Vrijstellingen (Bijlage III, artikel 6.2) Schrap de mogelijkheid om over te gaan tot het doden van Wilde eenden en Spreeuwen via een vrijstelling. De provincie Zeeland geeft vrijstellingen om Wilde eenden en Spreeuwen het hele jaar door te mogen doden met het geweer ter voorkoming van schade aan gewassen, vee, bossen, visserij of wateren. De Dierenbescherming is geen voorstander voor het verlenen van vrijstellingen om dieren te doden. Een vrijstelling voor het verjagen middels niet dodende maatregelen is voldoende om deze dieren te weren. Bovendien geldt voor beide soorten dat zij qua aantallen een continue dalende trend in Zeeland laten zien (zie onderstaande figuren: broedvogeltelling = voorjaarstelling, watervogeltrend = wintertelling). Het is dan ook niet verantwoord om doden als middel via een vrijstelling op te nemen als de provincie staat voor duurzaam beheer. Bovendien geldt voor Wilde eend al dat deze soort vrij bejaagbaar is in de periode van 15 aug. t/m 31 januari. Een extra vrijstelling in deze periode voor het doden van dieren is zeker niet noodzakelijk.

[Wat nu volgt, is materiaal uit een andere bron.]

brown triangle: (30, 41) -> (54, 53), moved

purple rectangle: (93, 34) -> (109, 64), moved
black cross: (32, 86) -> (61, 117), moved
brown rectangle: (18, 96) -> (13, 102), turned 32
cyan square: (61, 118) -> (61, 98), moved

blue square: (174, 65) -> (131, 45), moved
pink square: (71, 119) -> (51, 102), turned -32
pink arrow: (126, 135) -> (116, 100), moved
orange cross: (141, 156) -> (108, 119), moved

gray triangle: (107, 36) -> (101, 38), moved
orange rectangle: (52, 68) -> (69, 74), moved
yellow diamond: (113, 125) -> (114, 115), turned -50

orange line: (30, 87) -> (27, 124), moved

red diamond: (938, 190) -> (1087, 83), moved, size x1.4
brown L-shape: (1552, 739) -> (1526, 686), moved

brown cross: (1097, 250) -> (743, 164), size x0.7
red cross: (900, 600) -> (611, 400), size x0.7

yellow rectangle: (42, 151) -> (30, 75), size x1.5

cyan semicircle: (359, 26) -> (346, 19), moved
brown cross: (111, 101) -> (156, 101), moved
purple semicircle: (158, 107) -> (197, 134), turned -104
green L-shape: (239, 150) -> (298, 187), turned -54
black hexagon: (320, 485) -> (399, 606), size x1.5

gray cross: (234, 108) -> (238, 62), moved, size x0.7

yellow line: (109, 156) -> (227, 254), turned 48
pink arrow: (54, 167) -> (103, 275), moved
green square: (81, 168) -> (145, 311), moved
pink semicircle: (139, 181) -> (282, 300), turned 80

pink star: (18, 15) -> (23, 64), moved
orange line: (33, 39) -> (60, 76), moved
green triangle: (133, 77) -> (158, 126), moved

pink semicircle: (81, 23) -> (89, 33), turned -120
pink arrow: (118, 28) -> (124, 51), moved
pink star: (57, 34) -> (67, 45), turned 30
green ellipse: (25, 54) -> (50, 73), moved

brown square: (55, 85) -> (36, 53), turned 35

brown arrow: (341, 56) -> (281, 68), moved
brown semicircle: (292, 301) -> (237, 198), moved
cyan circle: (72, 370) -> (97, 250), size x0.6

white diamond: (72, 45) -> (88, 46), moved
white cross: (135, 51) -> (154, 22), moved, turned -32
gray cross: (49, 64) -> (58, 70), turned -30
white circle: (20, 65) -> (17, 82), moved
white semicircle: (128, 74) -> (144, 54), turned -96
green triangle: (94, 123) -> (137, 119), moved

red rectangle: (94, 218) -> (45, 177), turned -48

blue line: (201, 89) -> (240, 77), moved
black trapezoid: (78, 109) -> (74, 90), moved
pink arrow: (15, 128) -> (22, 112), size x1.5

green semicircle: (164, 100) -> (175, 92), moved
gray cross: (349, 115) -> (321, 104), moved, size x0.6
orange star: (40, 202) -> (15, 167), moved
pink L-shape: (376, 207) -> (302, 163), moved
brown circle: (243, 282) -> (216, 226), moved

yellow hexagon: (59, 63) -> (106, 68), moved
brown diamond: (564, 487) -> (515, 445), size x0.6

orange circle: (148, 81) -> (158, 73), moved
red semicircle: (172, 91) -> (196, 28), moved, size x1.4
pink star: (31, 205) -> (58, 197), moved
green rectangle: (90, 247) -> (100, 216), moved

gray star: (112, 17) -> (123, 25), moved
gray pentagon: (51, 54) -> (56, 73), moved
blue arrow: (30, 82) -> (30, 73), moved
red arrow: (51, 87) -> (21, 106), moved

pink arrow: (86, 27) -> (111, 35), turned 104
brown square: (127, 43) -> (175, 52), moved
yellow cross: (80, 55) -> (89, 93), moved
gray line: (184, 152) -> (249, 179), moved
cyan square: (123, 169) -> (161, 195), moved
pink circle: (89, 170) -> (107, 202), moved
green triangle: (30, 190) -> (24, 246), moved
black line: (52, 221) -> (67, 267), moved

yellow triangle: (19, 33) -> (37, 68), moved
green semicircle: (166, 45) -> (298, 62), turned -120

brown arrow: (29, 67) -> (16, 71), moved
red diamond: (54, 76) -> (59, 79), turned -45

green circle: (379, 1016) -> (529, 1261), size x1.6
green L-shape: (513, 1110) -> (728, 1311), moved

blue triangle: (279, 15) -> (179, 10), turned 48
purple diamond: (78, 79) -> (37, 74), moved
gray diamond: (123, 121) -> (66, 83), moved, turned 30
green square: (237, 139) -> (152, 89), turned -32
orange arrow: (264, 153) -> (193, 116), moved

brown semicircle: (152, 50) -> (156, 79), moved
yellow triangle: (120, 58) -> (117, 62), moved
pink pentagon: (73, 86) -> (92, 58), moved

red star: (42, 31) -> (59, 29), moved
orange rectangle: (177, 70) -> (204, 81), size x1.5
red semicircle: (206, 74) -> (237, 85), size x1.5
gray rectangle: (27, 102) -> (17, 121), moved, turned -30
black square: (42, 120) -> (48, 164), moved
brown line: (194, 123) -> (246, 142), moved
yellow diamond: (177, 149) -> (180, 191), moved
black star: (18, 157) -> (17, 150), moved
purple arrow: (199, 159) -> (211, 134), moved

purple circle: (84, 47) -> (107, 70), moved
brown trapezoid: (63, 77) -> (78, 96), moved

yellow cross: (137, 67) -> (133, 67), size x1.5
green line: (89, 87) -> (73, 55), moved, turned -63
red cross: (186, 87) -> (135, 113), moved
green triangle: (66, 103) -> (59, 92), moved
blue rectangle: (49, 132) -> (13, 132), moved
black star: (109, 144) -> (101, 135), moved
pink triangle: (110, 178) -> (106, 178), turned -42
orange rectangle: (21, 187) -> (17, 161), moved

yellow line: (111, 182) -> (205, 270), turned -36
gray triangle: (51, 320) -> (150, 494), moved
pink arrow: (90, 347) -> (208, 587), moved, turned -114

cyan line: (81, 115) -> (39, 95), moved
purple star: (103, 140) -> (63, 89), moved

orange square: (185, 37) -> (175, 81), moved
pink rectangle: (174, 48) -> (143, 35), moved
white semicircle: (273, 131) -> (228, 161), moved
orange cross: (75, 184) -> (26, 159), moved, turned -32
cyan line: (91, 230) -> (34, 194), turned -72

Visie op dieren(nood)hulp algemene opmerking Stel een visie / beleid op t.a.v. dieren(nood)hulp om het welzijn van dieren te waarborgen. De provincie is vanaf 1 januari 2017 bevoegd om toestemming te verlenen voor het opvangen van in nood zijnde inheemse dieren. De Dierenbescherming kan niet terugvinden of de provincie hierop een visie heeft of aanvullende regels stelt. Hierdoor kan de opvang van dieren die in nood zijn gekomen door bv. een visdraad/aanrijding of verwonding op andere wijze in de knel komen of niet op kwalitatief goede wijze worden uitgevoerd. Graag horen wij van de provincie wat haar visie is op dit onderwerp. De ontwerptoelichting regeling natuurbescherming geeft aan dat GS voor de opvang van inheemse hulpbehoevende dieren toestemming middels een ontheffing moet afgeven: GS verleent ontheffing op grond van artikel 3.3, eerste lid, of 3.8, eerste lid, van de wet van de verboden gesteld in de artikelen 3.2, zesde lid, en 3.6, tweede lid, van de wet, en voor wie vrijstellingen gelden op grond van artikel 2.3 in samenhang met bijlage 2, onderdeel d, van de Regeling houders van dieren. Door de aan de ontheffingen voor opvangcentra verbonden eisen ten aanzien van de kwaliteit en de duur van de opvang, is verzekerd dat de opvang zorgvuldig geschiedt en dat de dieren zodra dat mogelijk is weer in de natuur worden teruggezet. Hoe kijkt de provincie Zeeland hier tegenaan?